* _WHAT THE EXERCISE ASKS_
The expected output is every entry, repeated word for word.

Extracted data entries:
[Start of section]

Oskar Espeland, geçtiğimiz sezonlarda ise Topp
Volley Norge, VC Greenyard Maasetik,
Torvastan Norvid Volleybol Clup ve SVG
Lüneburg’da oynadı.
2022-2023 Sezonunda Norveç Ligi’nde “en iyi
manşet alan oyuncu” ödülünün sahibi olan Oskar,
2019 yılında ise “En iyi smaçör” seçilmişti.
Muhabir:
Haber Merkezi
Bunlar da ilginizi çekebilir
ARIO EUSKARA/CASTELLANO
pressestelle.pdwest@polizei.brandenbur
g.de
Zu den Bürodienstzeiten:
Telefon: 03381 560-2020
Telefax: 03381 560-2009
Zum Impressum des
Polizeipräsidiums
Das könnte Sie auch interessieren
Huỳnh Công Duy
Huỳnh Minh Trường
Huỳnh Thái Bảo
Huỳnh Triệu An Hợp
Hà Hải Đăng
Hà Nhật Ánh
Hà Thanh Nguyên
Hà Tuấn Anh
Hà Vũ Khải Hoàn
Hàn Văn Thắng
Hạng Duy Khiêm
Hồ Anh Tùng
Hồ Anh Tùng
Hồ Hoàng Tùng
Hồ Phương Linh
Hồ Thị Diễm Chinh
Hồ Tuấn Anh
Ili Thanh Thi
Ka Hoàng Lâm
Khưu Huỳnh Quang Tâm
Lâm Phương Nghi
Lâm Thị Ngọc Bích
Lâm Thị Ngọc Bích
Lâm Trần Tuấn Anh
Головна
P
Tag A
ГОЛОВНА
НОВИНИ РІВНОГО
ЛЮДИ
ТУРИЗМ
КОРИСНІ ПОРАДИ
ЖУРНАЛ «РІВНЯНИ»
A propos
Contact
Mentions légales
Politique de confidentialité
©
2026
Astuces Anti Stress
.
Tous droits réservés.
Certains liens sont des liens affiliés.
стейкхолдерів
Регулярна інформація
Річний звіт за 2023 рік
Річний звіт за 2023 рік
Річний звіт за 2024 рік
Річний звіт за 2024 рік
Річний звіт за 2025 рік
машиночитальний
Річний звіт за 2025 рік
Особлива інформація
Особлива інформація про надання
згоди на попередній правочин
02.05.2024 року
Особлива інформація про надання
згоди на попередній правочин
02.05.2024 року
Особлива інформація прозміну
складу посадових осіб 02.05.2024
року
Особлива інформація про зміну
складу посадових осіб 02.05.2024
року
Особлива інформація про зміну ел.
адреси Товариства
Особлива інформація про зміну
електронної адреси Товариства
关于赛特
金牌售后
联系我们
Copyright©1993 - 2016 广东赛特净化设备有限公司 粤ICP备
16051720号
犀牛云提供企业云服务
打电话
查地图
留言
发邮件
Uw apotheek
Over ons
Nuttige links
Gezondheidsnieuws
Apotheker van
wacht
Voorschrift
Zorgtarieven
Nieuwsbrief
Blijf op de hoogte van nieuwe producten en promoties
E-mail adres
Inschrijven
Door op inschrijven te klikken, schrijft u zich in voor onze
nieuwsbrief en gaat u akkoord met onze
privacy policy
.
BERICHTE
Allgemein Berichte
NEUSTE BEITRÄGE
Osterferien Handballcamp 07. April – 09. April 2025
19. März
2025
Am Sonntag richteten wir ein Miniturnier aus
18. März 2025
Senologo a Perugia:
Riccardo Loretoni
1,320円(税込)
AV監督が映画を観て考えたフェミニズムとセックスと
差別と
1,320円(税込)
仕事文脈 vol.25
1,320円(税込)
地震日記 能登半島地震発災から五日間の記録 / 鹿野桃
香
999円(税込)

[End of section]

* _EXERCISE RESPONSE_
Oskar Espeland, geçtiğimiz sezonlarda ise Topp
Volley Norge, VC Greenyard Maasetik,
Torvastan Norvid Volleybol Clup ve SVG
Lüneburg’da oynadı.
2022-2023 Sezonunda Norveç Ligi’nde “en iyi
manşet alan oyuncu” ödülünün sahibi olan Oskar,
2019 yılında ise “En iyi smaçör” seçilmişti.
Muhabir:
Haber Merkezi
Bunlar da ilginizi çekebilir
ARIO EUSKARA/CASTELLANO
pressestelle.pdwest@polizei.brandenbur
g.de
Zu den Bürodienstzeiten:
Telefon: 03381 560-2020
Telefax: 03381 560-2009
Zum Impressum des
Polizeipräsidiums
Das könnte Sie auch interessieren
Huỳnh Công Duy
Huỳnh Minh Trường
Huỳnh Thái Bảo
Huỳnh Triệu An Hợp
Hà Hải Đăng
Hà Nhật Ánh
Hà Thanh Nguyên
Hà Tuấn Anh
Hà Vũ Khải Hoàn
Hàn Văn Thắng
Hạng Duy Khiêm
Hồ Anh Tùng
Hồ Anh Tùng
Hồ Hoàng Tùng
Hồ Phương Linh
Hồ Thị Diễm Chinh
Hồ Tuấn Anh
Ili Thanh Thi
Ka Hoàng Lâm
Khưu Huỳnh Quang Tâm
Lâm Phương Nghi
Lâm Thị Ngọc Bích
Lâm Thị Ngọc Bích
Lâm Trần Tuấn Anh
Головна
P
Tag A
ГОЛОВНА
НОВИНИ РІВНОГО
ЛЮДИ
ТУРИЗМ
КОРИСНІ ПОРАДИ
ЖУРНАЛ «РІВНЯНИ»
A propos
Contact
Mentions légales
Politique de confidentialité
©
2026
Astuces Anti Stress
.
Tous droits réservés.
Certains liens sont des liens affiliés.
стейкхолдерів
Регулярна інформація
Річний звіт за 2023 рік
Річний звіт за 2023 рік
Річний звіт за 2024 рік
Річний звіт за 2024 рік
Річний звіт за 2025 рік
машиночитальний
Річний звіт за 2025 рік
Особлива інформація
Особлива інформація про надання
згоди на попередній правочин
02.05.2024 року
Особлива інформація про надання
згоди на попередній правочин
02.05.2024 року
Особлива інформація прозміну
складу посадових осіб 02.05.2024
року
Особлива інформація про зміну
складу посадових осіб 02.05.2024
року
Особлива інформація про зміну ел.
адреси Товариства
Особлива інформація про зміну
електронної адреси Товариства
关于赛特
金牌售后
联系我们
Copyright©1993 - 2016 广东赛特净化设备有限公司 粤ICP备
16051720号
犀牛云提供企业云服务
打电话
查地图
留言
发邮件
Uw apotheek
Over ons
Nuttige links
Gezondheidsnieuws
Apotheker van
wacht
Voorschrift
Zorgtarieven
Nieuwsbrief
Blijf op de hoogte van nieuwe producten en promoties
E-mail adres
Inschrijven
Door op inschrijven te klikken, schrijft u zich in voor onze
nieuwsbrief en gaat u akkoord met onze
privacy policy
.
BERICHTE
Allgemein Berichte
NEUSTE BEITRÄGE
Osterferien Handballcamp 07. April – 09. April 2025
19. März
2025
Am Sonntag richteten wir ein Miniturnier aus
18. März 2025
Senologo a Perugia:
Riccardo Loretoni
1,320円(税込)
AV監督が映画を観て考えたフェミニズムとセックスと
差別と
1,320円(税込)
仕事文脈 vol.25
1,320円(税込)
地震日記 能登半島地震発災から五日間の記録 / 鹿野桃
香
999円(税込)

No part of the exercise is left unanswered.